Through Real Medicine Foundation, over 30,000 free National Acupuncture Detoxification Association (NADA) treatments have been provided at the Kiryandongo Refugee Settlement since the initiation of the program in April 2008 at the Mulanda Transit Centre, the temporary refugee camp established for Kenyans prior to their resettlement in Kiryandongo. During the national NADA conference held in Ann Arbor, Michigan this past summer, Dr. Michael Smith, founder of NADA and Director of the Lincoln Recovery Center in the Bronx, New York, proclaimed that the NADA training held at the Mulanda Transit Centre is the most successful NADA training held. Dr. Smith based this proclamation on the unprecedented volume of patients treated. Prior to having these results, Dr Smith did not realize that this potential was possible. NADA treatments are used primarily for post-traumatic stress disorder at the refugee settlement.

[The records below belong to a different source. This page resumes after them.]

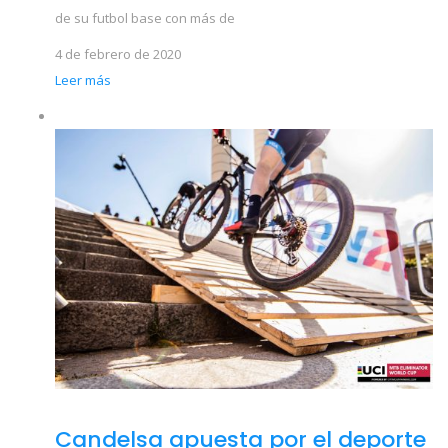
de su futbol base con más de
4 de febrero de 2020
Leer más
Candelsa apuesta por el deporte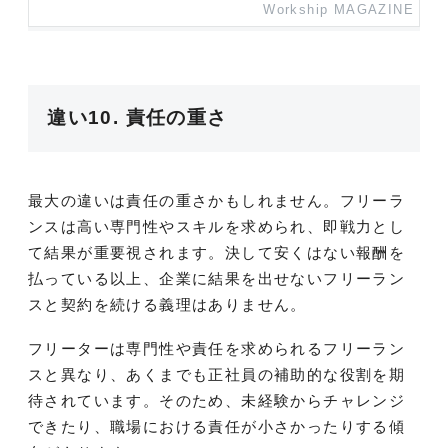
Workship MAGAZINE
違い10. 責任の重さ
最大の違いは責任の重さかもしれません。フリーラ
ンスは高い専門性やスキルを求められ、即戦力とし
て結果が重要視されます。決して安くはない報酬を
払っている以上、企業に結果を出せないフリーラン
スと契約を続ける義理はありません。
フリーターは専門性や責任を求められるフリーラン
スと異なり、あくまでも正社員の補助的な役割を期
待されています。そのため、未経験からチャレンジ
できたり、職場における責任が小さかったりする傾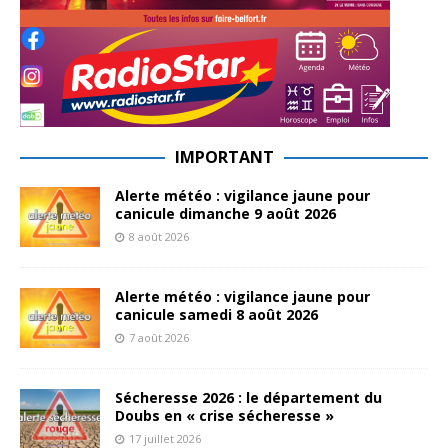
IMPORTANT
Alerte météo : vigilance jaune pour
canicule dimanche 9 août 2026
8 août 2026
Alerte météo : vigilance jaune pour
canicule samedi 8 août 2026
7 août 2026
Sécheresse 2026 : le département du
Doubs en « crise sécheresse »
17 juillet 2026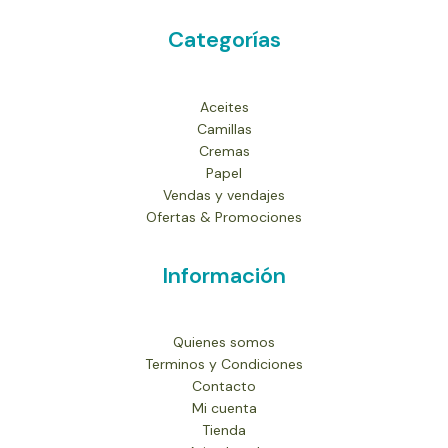
Categorías
Aceites
Camillas
Cremas
Papel
Vendas y vendajes
Ofertas & Promociones
Información
Quienes somos
Terminos y Condiciones
Contacto
Mi cuenta
Tienda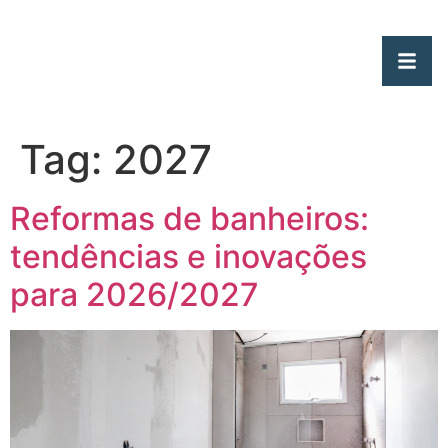
Tag:
2027
Reformas de banheiros:
tendências e inovações
para 2026/2027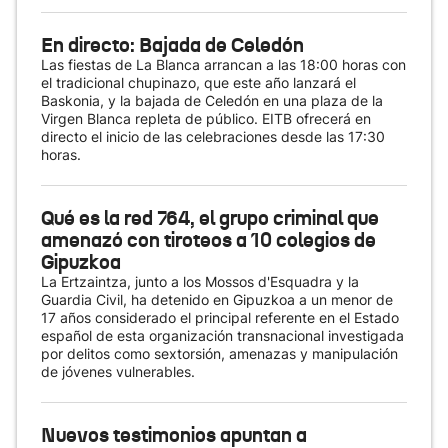
En directo: Bajada de Celedón
Las fiestas de La Blanca arrancan a las 18:00 horas con
el tradicional chupinazo, que este año lanzará el
Baskonia, y la bajada de Celedón en una plaza de la
Virgen Blanca repleta de público. EITB ofrecerá en
directo el inicio de las celebraciones desde las 17:30
horas.
Qué es la red 764, el grupo criminal que
amenazó con tiroteos a 10 colegios de
Gipuzkoa
La Ertzaintza, junto a los Mossos d'Esquadra y la
Guardia Civil, ha detenido en Gipuzkoa a un menor de
17 años considerado el principal referente en el Estado
español de esta organización transnacional investigada
por delitos como sextorsión, amenazas y manipulación
de jóvenes vulnerables.
Nuevos testimonios apuntan a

Along with a successful RMF-sponsored NADA program, the settlement also benefits from an RMF-sponsored whole body acupuncture program utilizing acupuncture points all over the body in comparison to the NADA protocol, which utilizes acupuncture points solely on the ear. Both NADA and whole body acupuncture benefit the body, mind and spirit. More than 3500 whole body acupuncture treatments have been provided since the whole body program was introduced in December 2008. The primary conditions treated with this modality are pain, such as headache and backache, respiratory conditions and fever. Close to 70% of all acupuncture treatments provided during the last reporting period were for pain relief. Both the NADA and the whole body acupuncture treatments are of great benefit to the community, especially when pharmaceuticals are out-of-stock in the health centre and in cases where pharmaceuticals do not provide the patient with relief.